§ Extracted information:
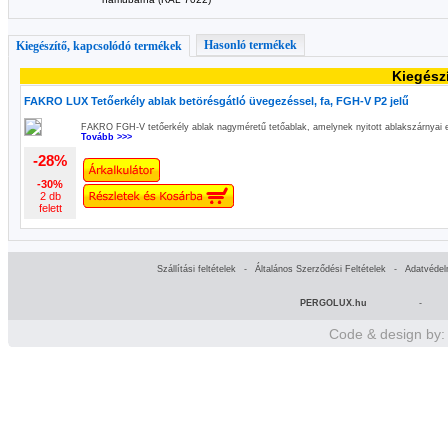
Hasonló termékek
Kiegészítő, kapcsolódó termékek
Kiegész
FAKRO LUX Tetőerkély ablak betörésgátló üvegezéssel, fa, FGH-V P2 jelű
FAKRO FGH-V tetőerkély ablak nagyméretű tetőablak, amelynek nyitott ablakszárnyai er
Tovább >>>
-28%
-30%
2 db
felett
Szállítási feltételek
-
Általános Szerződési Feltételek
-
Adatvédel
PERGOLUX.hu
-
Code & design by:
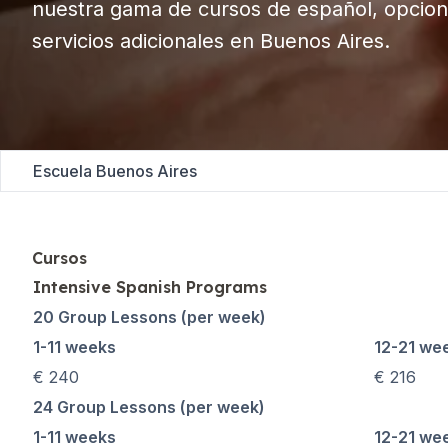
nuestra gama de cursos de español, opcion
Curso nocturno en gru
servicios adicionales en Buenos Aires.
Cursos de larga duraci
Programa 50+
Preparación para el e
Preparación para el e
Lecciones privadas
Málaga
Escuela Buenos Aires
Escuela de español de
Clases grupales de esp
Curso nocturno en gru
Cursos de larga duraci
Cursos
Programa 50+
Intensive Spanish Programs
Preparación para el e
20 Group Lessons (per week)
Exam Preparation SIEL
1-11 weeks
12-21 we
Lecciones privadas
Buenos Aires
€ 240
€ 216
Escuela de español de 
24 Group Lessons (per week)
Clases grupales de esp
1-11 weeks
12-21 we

§ Exercise directions: The answer must be the full listing, restated word for word, with no pictures in it.

§ Response to the task:
Hasonló termékek
Kiegészítő, kapcsolódó termékek
Kiegész
FAKRO LUX Tetőerkély ablak betörésgátló üvegezéssel, fa, FGH-V P2 jelű
FAKRO FGH-V tetőerkély ablak nagyméretű tetőablak, amelynek nyitott ablakszárnyai er
Tovább >>>
-28%
-30%
2 db
felett
Szállítási feltételek
-
Általános Szerződési Feltételek
-
Adatvédel
PERGOLUX.hu
-
Code & design by:
nuestra gama de cursos de español, opcion
Curso nocturno en gru
servicios adicionales en Buenos Aires.
Cursos de larga duraci
Programa 50+
Preparación para el e
Preparación para el e
Lecciones privadas
Málaga
Escuela Buenos Aires
Escuela de español de
Clases grupales de esp
Curso nocturno en gru
Cursos de larga duraci
Cursos
Programa 50+
Intensive Spanish Programs
Preparación para el e
20 Group Lessons (per week)
Exam Preparation SIEL
1-11 weeks
12-21 we
Lecciones privadas
Buenos Aires
€ 240
€ 216
Escuela de español de 
24 Group Lessons (per week)
Clases grupales de esp
1-11 weeks
12-21 we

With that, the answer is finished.